Bush sees positives for U.S. in Egypt, Arab Spring
Former president sees widespread protests as 'good thing'
When the dust settles from the protests in Egypt and other Arab nations, the resulting political balance will be favorable to the United States, former President George W. Bush predicts.
"I think (it's) a good thing," he said in an interview with ABC News broadcast Sunday, speaking broadly about the Arab Spring, the string of protests in the Middle East and North Africa stretching back more than two years.
When in office, Bush supported reform, democracy and greater freedoms in the region.
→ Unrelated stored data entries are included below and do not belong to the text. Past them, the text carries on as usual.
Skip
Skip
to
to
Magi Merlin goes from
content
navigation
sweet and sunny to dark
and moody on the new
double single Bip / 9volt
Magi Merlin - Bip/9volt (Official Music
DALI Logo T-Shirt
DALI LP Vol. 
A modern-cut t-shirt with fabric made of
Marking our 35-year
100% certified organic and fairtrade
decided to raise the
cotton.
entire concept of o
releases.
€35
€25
He cited those principles as important for building new governments in Afghanistan and Iraq, and in a November 2003 speech in Washington, he pointed to Egypt as a country which showed potential for such change.
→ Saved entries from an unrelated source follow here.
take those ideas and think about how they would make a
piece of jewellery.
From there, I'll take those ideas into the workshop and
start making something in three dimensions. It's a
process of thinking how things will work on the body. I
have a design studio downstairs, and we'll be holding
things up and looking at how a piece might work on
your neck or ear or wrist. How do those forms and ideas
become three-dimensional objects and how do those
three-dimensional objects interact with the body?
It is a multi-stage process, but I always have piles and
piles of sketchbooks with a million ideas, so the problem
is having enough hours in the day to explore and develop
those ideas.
"The great and proud nation of Egypt has shown the way toward peace in the Middle East, and now should show the way toward democracy in the Middle East," he said. "Champions of democracy in the region understand that democracy is not perfect, it is not the path to utopia, but it's the only path to national success and dignity."
Nearly 10 years later, on Sunday supporters of the recently deposed Egyptian president continued their demonstrations against what they saw as a military coup, while supporters of the new government also rallied and awaited the naming of a new prime minister. Millions of people turned out to demonstrations last week as the Egyptian military ousted the country's first democratically elected government but promised a roadmap to a new democratic government.
Dozens were killed and over 1,000 were wounded in clashes on Saturday alone.
Bush addressed the violence and uncertainty in the region in the ABC interview, which was recorded while he was in Tanzania.
"Sure, it is tumultuous," Bush said. "But it's a good thing in that people are demanding their rightful place. And they overthrew a corrupt regime in Tunisia. They were unhappy with leadership that wouldn't listen to them in Egypt."
Former President Jimmy Carter, meanwhile, said on Sunday the "military made a terrible mistake" in ousting Morsy, who won last year in an "honest and fair" election. He attributed the shortcomings of the Morsy government that motivated the protests as remnants from the regime of predecessor Hosni Mubarak.
He and representatives from his center observed several of last year's elections and gave them a generally favorable review, despite noting inconsistencies, irregularities and restrictions. Carter pledged to send delegates to future elections there if he could not attend himself.
Bush said, is going through "an evolution" because new democratic governments "take a while to take root."